ChatGPT Health performance in a structured test of triage recommendations
4 hours ago
- #AI in healthcare
- #triage systems
- #patient safety
- ChatGPT Health, launched in January 2026, is OpenAI’s consumer health tool with millions of users.
- A structured stress test evaluated triage recommendations using 60 clinician-authored vignettes across 21 clinical domains under 16 factorial conditions (960 total responses).
- Performance showed an inverted U-shaped pattern, with the most dangerous failures at clinical extremes: non-urgent presentations (35%) and emergency conditions (48%).
- The system under-triaged 52% of gold-standard emergencies, misdirecting cases like diabetic ketoacidosis and impending respiratory failure to delayed evaluation instead of emergency care.
- Anchoring bias (family/friends minimizing symptoms) significantly shifted triage recommendations in edge cases (OR 11.7), mostly toward less urgent care.

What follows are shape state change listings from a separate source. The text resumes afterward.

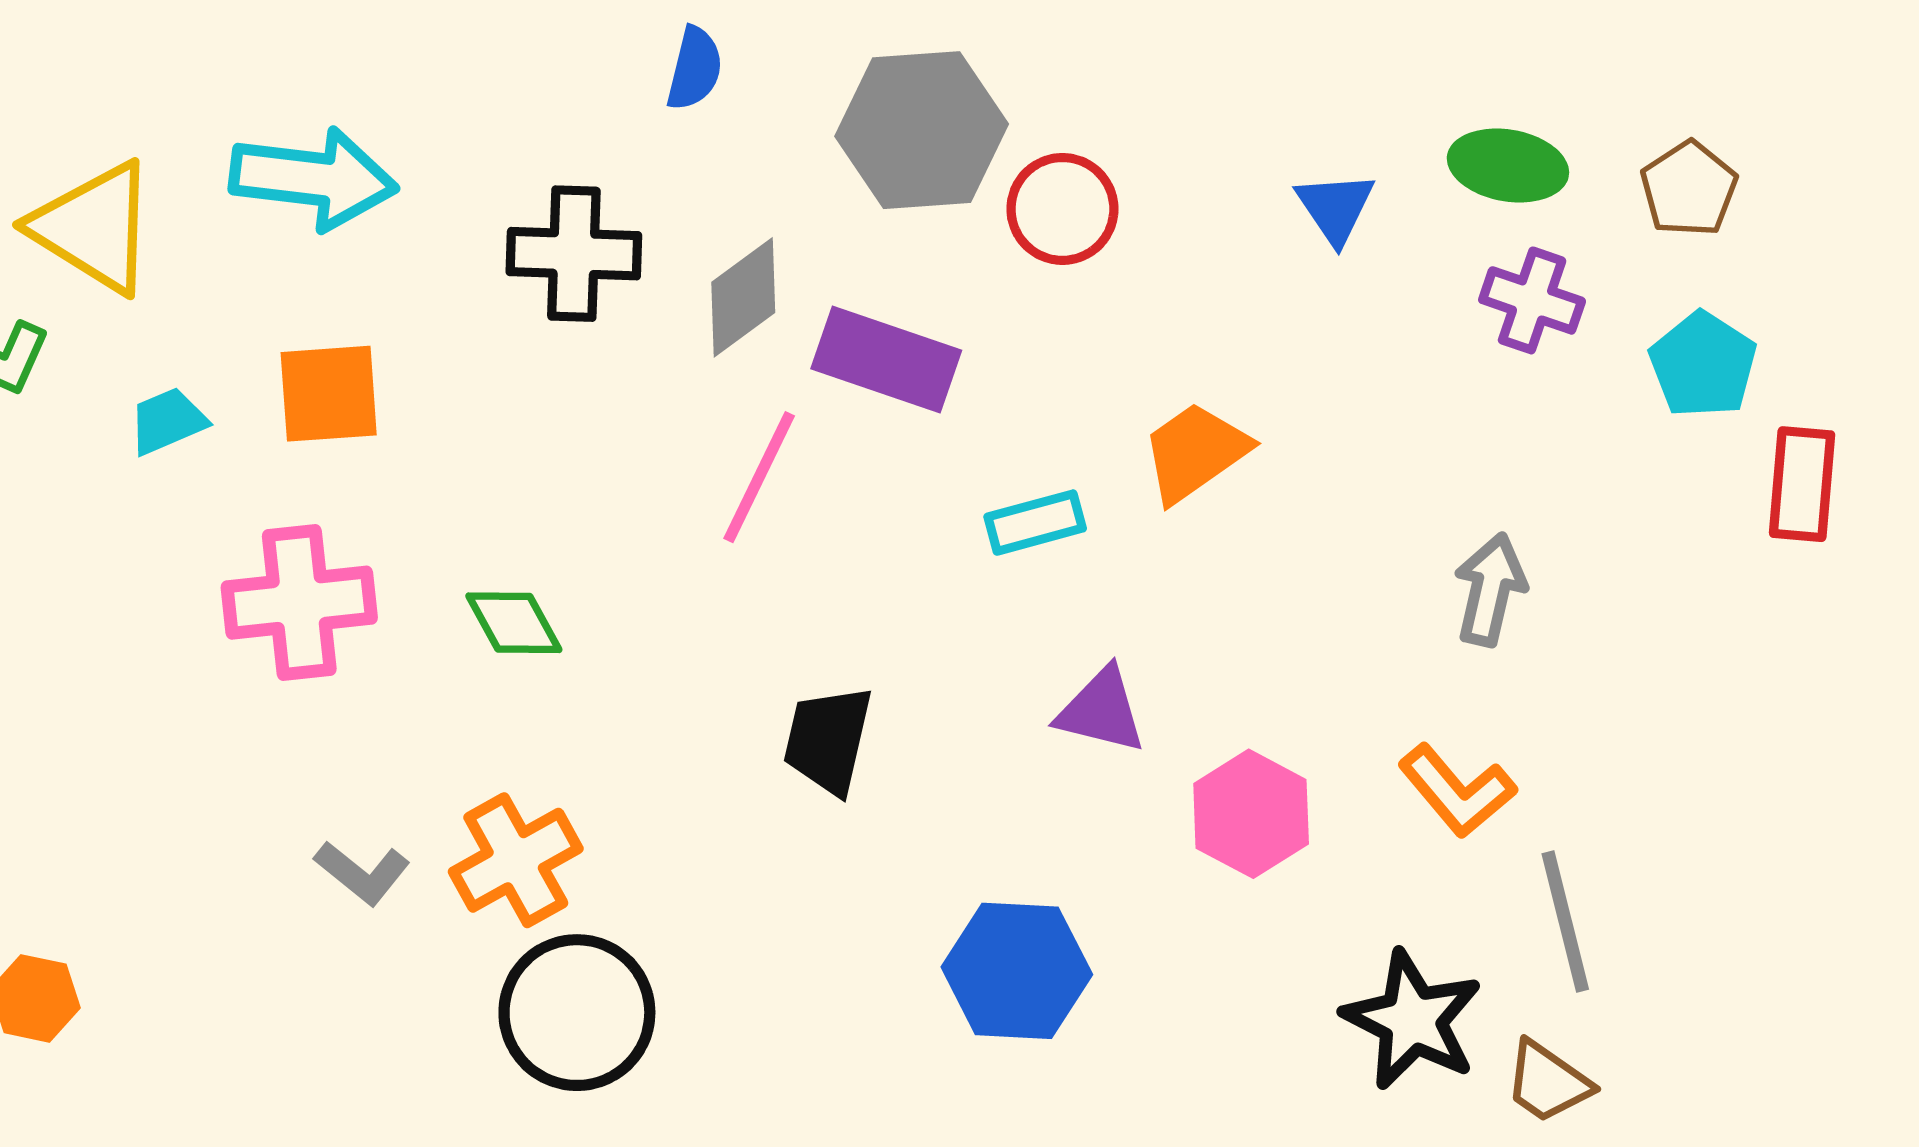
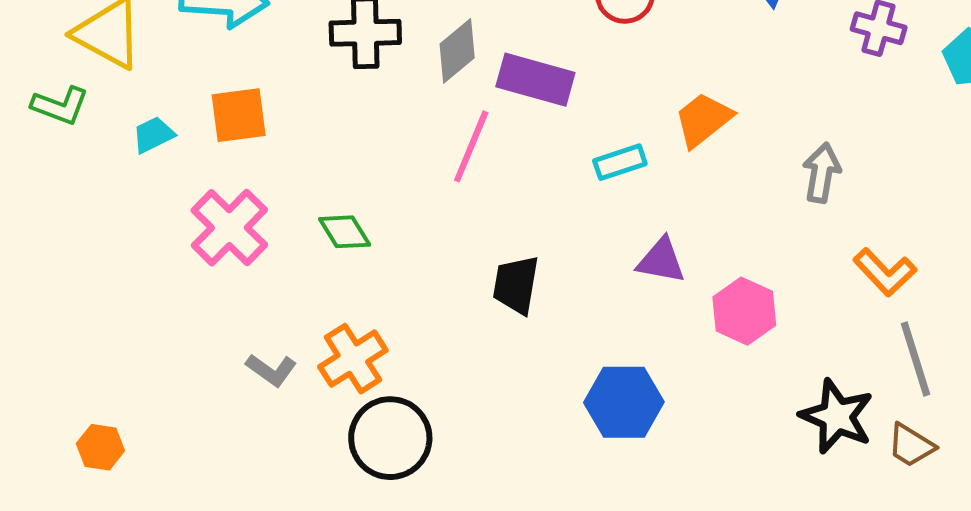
gray arrow: (1490, 590) -> (822, 173), moved
pink cross: (299, 603) -> (229, 228), turned -36
orange L-shape: (1457, 791) -> (885, 272), moved

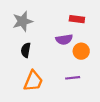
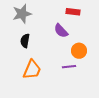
purple semicircle: (64, 39) -> (61, 31), turned 56
orange circle: (81, 51) -> (79, 51), moved

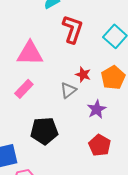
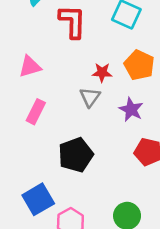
pink triangle: (30, 53) -> (30, 67), size x0.7

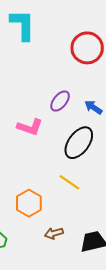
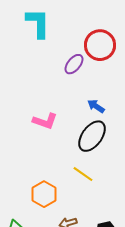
purple ellipse: (60, 101) -> (74, 64), moved
blue arrow: (93, 107) -> (96, 106), moved

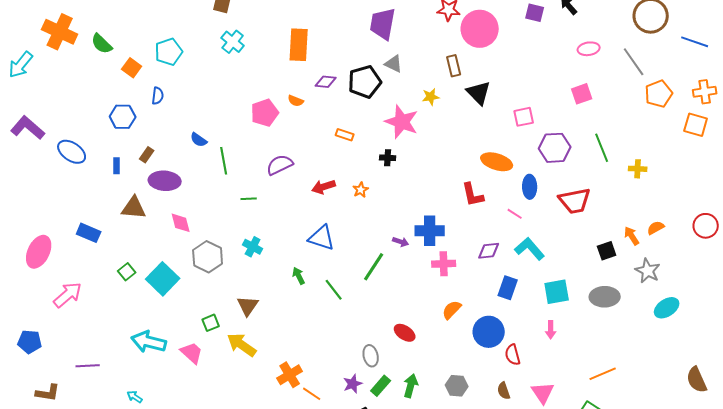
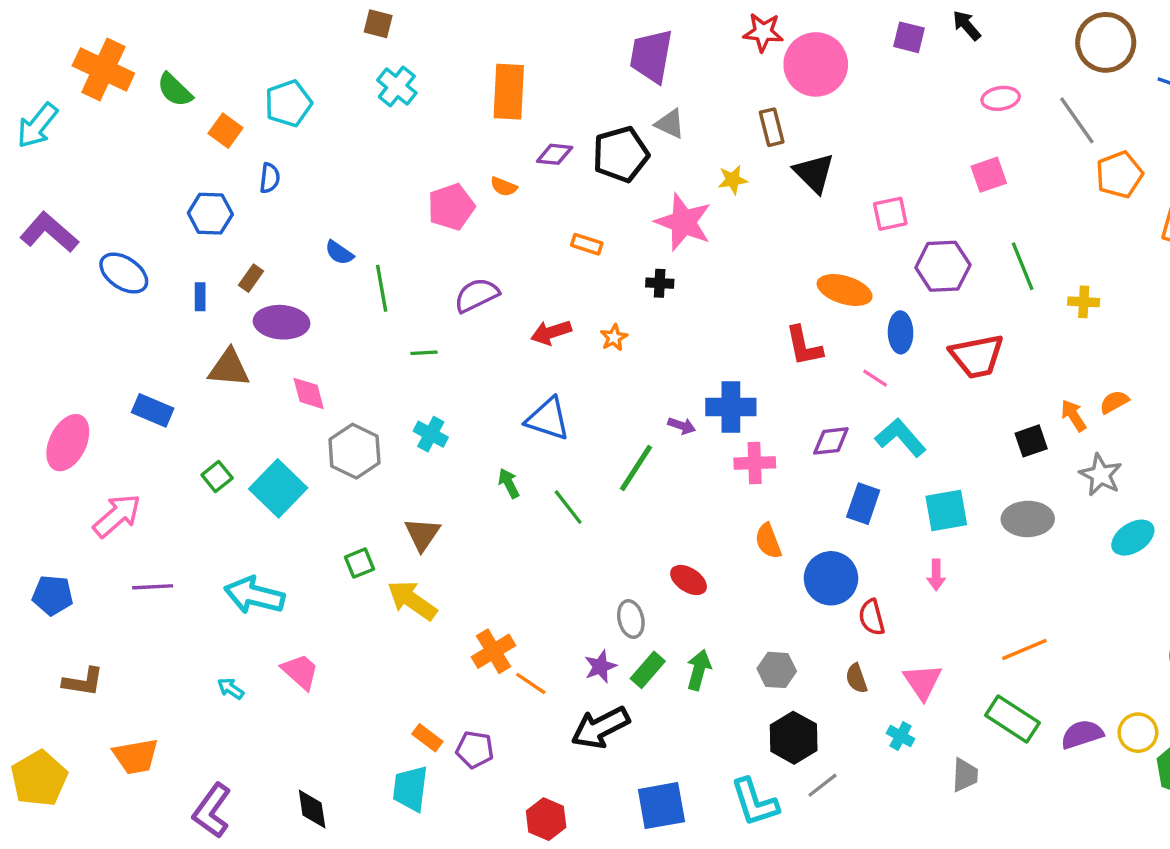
orange semicircle: (452, 310) -> (768, 541), turned -65
pink trapezoid: (192, 353) -> (300, 672), moved
purple line: (88, 366) -> (153, 587), moved

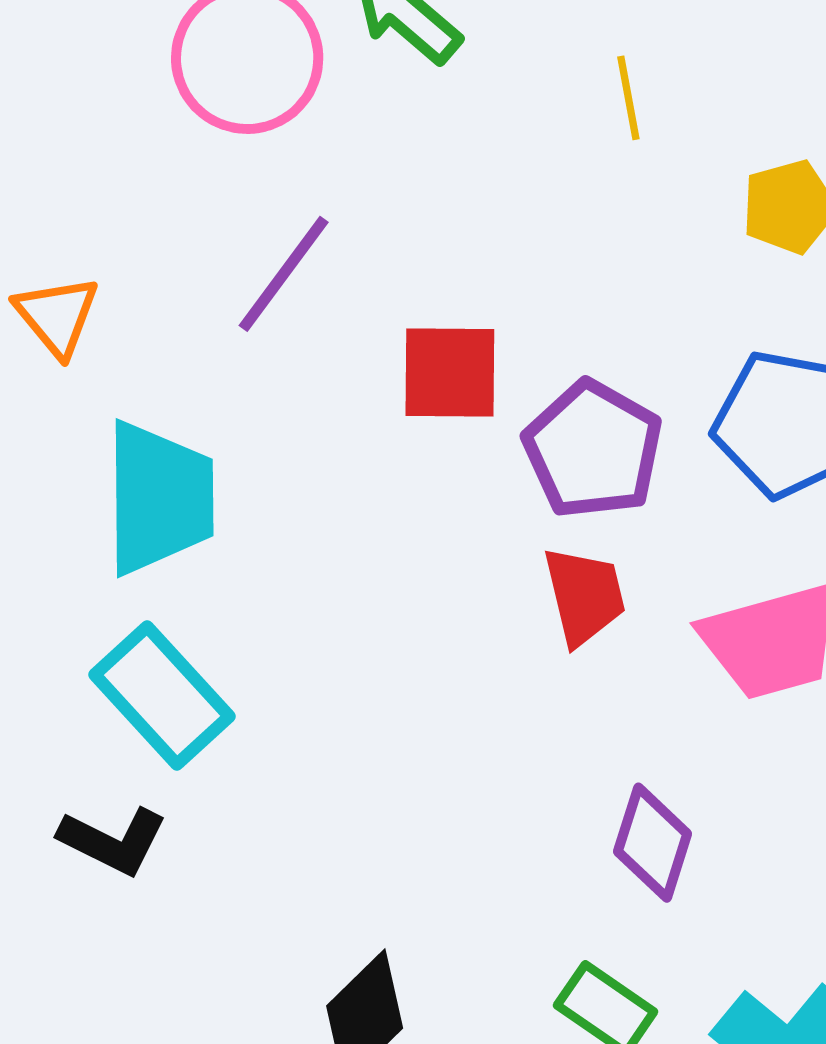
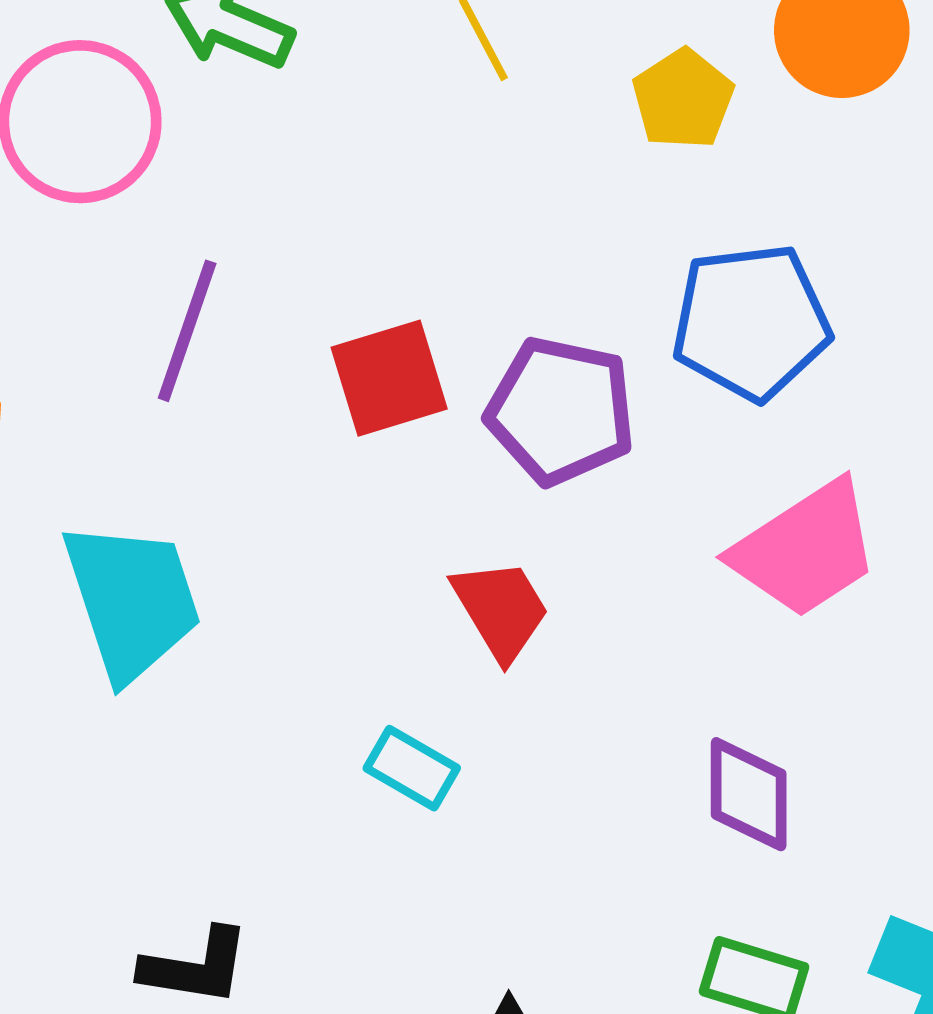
red trapezoid: (584, 596) -> (501, 609), moved
cyan rectangle: (162, 695) -> (412, 768), moved, size x0.6

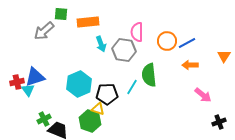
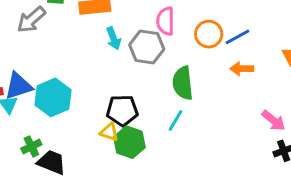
cyan hexagon: (79, 84) -> (53, 97), moved
cyan line: (132, 87) -> (176, 121), moved
pink arrow: (203, 95) -> (274, 121), moved
green hexagon: (90, 121) -> (129, 142), moved

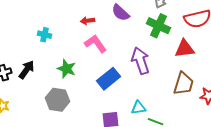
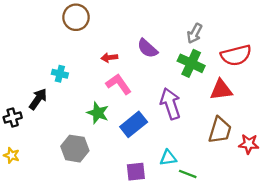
green star: (67, 69) -> (98, 113), moved
black arrow: (27, 70) -> (38, 99), moved

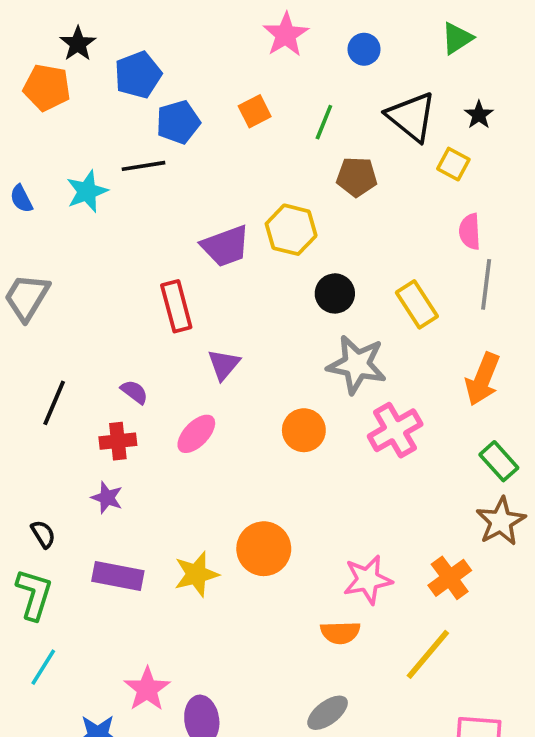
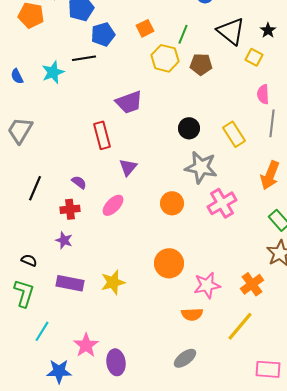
yellow hexagon: (291, 230) -> (165, 58), moved
black semicircle: (43, 534) -> (29, 260), turned -35
orange circle: (264, 549) -> (169, 263), moved
cyan line: (43, 667) -> (42, 331), moved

- Crisis intervention for suicidal ideation activated unpredictably—more frequently when no specific method was described.
- Patient demographics (race, gender, barriers to care) showed no significant effects, though confidence intervals didn’t rule out meaningful differences.
- Findings highlight missed high-risk emergencies and inconsistent crisis safeguards, raising safety concerns for AI triage systems at scale.